Intervention de le vice-amiral d'escadre Philippe Dutrieux

Réunion du mercredi 19 février 2020 à 9h30
Commission de la défense nationale et des forces armées

le vice-amiral d'escadre Philippe Dutrieux, préfet maritime de la Manche et de la mer du Nord :

Madame la présidente, Mesdames, Messieurs les députés, je vous remercie de m'avoir invité à m'exprimer devant la commission de la défense de l'Assemblée nationale. Étant le troisième préfet maritime à intervenir devant vous, je ne m'étendrai pas sur l'organisation de ma fonction, qui peut sembler aussi complexe qu'elle est efficace, mais j'insisterai sur ce qui fait ses spécificités en Manche et en mer du Nord.

En tant que préfet maritime de la Manche et de la mer du Nord, ma zone d'action s'étend du Mont Saint‑Michel à la frontière belge. Dans ma fonction de commandant de zone maritime, ma zone de responsabilité inclut, en plus de celle de préfet maritime, la mer du Nord jusqu'à la latitude d'Aberdeen. Enfin, je suis commandant d'arrondissement maritime pour la Normandie et les Hauts‑de‑France.

Ma fonction principale est celle de préfet maritime, mais je commencerai en vous parlant de mes deux fonctions militaires. En tant que commandant d'arrondissement maritime, je suis secondé par deux commandants de la marine, l'un au Havre, l'autre à Dunkerque. Il nous appartient, dans le cadre de cette fonction, de faire connaître la marine, dans ses métiers et ses missions, d'établir des liens avec les élus, les différents représentants de la société et le monde de l'éducation nationale. Dans ce domaine, deux outils sont essentiels : les préparations militaires Marine et les classes « défense et sécurité globale ».

Le siège de la préfecture maritime est installé à Cherbourg. Avec 2 700 personnes, c'est une base de défense de dimension familiale, beaucoup plus restreinte que celles de Toulon et de Brest. Après les déflations et les restructurations de la période 2009‑2015, Cherbourg a véritablement retrouvé toute sa place, un horizon, ce qui s'est ressenti sur le moral. Des investissements financiers ont eu lieu, aussi bien dans les ressources humaines que les infrastructures.

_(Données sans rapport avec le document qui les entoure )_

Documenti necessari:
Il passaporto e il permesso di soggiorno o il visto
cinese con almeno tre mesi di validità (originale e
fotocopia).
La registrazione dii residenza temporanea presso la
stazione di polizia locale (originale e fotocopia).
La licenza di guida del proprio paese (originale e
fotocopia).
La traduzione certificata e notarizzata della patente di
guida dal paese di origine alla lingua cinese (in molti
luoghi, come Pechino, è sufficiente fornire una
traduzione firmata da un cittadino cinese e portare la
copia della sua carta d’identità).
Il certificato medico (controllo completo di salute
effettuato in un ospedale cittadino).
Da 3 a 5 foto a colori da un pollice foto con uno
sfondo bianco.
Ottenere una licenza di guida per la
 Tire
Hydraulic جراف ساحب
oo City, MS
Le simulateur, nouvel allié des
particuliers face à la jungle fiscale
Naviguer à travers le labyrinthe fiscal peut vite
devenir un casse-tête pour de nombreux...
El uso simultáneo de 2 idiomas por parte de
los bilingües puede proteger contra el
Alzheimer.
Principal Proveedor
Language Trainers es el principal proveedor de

Depuis un an et demi, le moral s'est également amélioré, principalement pour deux raisons.

La première est liée au plan famille, qui s'est appliqué de manière très concrète et très rapide, avec des initiatives et des idées ; j'associe à ce plan famille la décision du chef d'état‑major de la marine, il y a deux ans, de faire passer certains bateaux à deux équipages, ce qui est le cas à Cherbourg sur les trois patrouilleurs de service public (PSP) : c'est un réel progrès en termes de conciliation entre la vie professionnelle et la vie privée.

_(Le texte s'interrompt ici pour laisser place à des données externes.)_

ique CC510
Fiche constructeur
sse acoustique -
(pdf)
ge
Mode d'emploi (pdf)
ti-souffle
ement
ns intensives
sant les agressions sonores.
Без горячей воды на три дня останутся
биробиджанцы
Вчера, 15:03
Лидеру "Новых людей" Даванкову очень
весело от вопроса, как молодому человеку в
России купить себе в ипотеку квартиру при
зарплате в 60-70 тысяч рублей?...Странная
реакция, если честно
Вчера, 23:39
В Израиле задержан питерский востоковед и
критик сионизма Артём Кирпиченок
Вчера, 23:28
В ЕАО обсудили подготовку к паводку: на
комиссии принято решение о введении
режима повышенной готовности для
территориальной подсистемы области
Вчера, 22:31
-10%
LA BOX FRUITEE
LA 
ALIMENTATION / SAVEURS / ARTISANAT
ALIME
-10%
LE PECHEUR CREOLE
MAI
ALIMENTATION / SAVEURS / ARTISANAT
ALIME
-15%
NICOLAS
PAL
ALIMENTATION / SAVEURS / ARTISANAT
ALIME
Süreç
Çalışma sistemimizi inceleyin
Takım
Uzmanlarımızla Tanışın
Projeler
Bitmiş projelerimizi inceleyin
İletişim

La seconde tient à la fierté d'être associés à une grande aventure de la loi de programmation militaire 2019‑2025, celle des sous‑marins nucléaires d'attaque (SNA), qui naissent et terminent leur carrière à Cherbourg. C'est ainsi qu'il nous a fallu tout à la fois accueillir, en juillet dernier, le premier des SNA de la classe Rubis à être désarmé, le Saphir, ainsi que le premier des SNA du programme Barracuda, le Suffren, dont on se souvient du lancement le 12 juillet dernier, qui devait passer au bassin pour les dernières mises au point, afin d'être en mesure d'effectuer bientôt ses essais à la mer. Le challenge, particulièrement complexe, a été réussi : alors que le port de Cherbourg n'avait plus traité de matières nucléaires depuis dix ans, nous avons mené, en moins de six mois, deux opérations qui se sont parfaitement déroulées. Cherbourg a été au rendez-vous.

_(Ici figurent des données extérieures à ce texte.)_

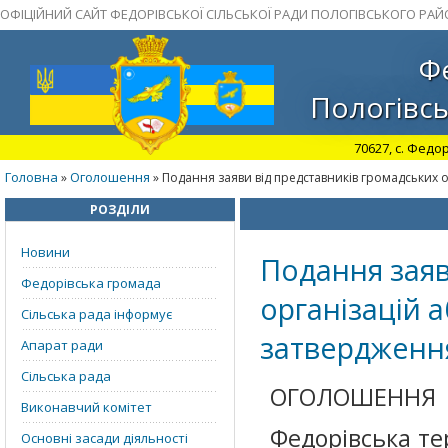
ОФІЦІЙНИЙ САЙТ ФЕДОРІВСЬКОЇ СІЛЬСЬКОЇ РАДИ ПОЛОГІВСЬКОГО РАЙ
Фе
Пологівсь
70627, с. Федор
Головна
Оголошення
»
» Подання заяви від представників громадських о
РОЗДІЛИ
Новини
Подання заяв
Федорівська громада
організацій 
Сільська рада інформує
затвердження
Апарат ради
Сільська рада
ОГОЛОШЕННЯ
Виконавчий комітет
Федорівська те
Основні засади діяльності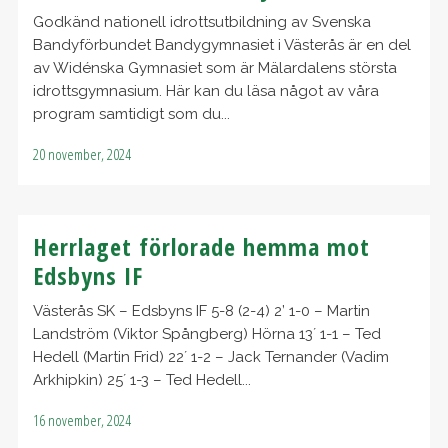
Godkänd nationell idrottsutbildning av Svenska
Bandyförbundet Bandygymnasiet i Västerås är en del
av Widénska Gymnasiet som är Mälardalens största
idrottsgymnasium. Här kan du läsa något av våra
program samtidigt som du...
20 november, 2024
Herrlaget förlorade hemma mot
Edsbyns IF
Västerås SK – Edsbyns IF 5-8 (2-4) 2’ 1-0 – Martin
Landström (Viktor Spångberg) Hörna 13´ 1-1 – Ted
Hedell (Martin Frid) 22´ 1-2 – Jack Ternander (Vadim
Arkhipkin) 25´ 1-3 – Ted Hedell...
16 november, 2024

Ma deuxième fonction militaire est celle de commandant de zone maritime. Si je devais me comparer à mes homologues de Toulon et de Brest, ce ne serait pas à mon avantage, si je puis dire. Leurs zones maritimes, la Méditerranée et l'Atlantique, présentent des enjeux opérationnels bien plus importants qu'en Manche ou en mer du Nord, où les bateaux militaires amis ou concurrents sont essentiellement en transit ou en exercice : s'ils s'arrêtent, ce n'est jamais par provocation, mais le plus souvent pour se mettre à l'abri du Cotentin lorsque la météo est mauvaise dans le golfe de Gascogne. En revanche, il existe une menace beaucoup plus insidieuse, la menace terroriste à laquelle nous sommes particulièrement sensibilisés depuis 2015. Comme vous l'avez rappelé, Madame la présidente, il y a beaucoup de trafic de navires à passagers en Manche, des sites Seveso, qui pourraient représenter des cibles à fort potentiel médiatique, et des centrales nucléaires. Nous avons considérablement amélioré l'élaboration de l'information en amont, avec les différents services de l'État. Par ailleurs, nous pratiquons régulièrement la dissuasion, comme Toulon et Brest, en mettant à bord de certains ferries des équipes de protection de navires à passagers, pour montrer l'uniforme de gendarme maritime ou de fusilier marin. S'il devait y avoir une attaque terroriste à la mer, nous nous sommes préparés, comme Toulon et Brest en formant des fusiliers marins pour les projeter à bord, afin de stabiliser la situation avant l'intervention des forces spéciales.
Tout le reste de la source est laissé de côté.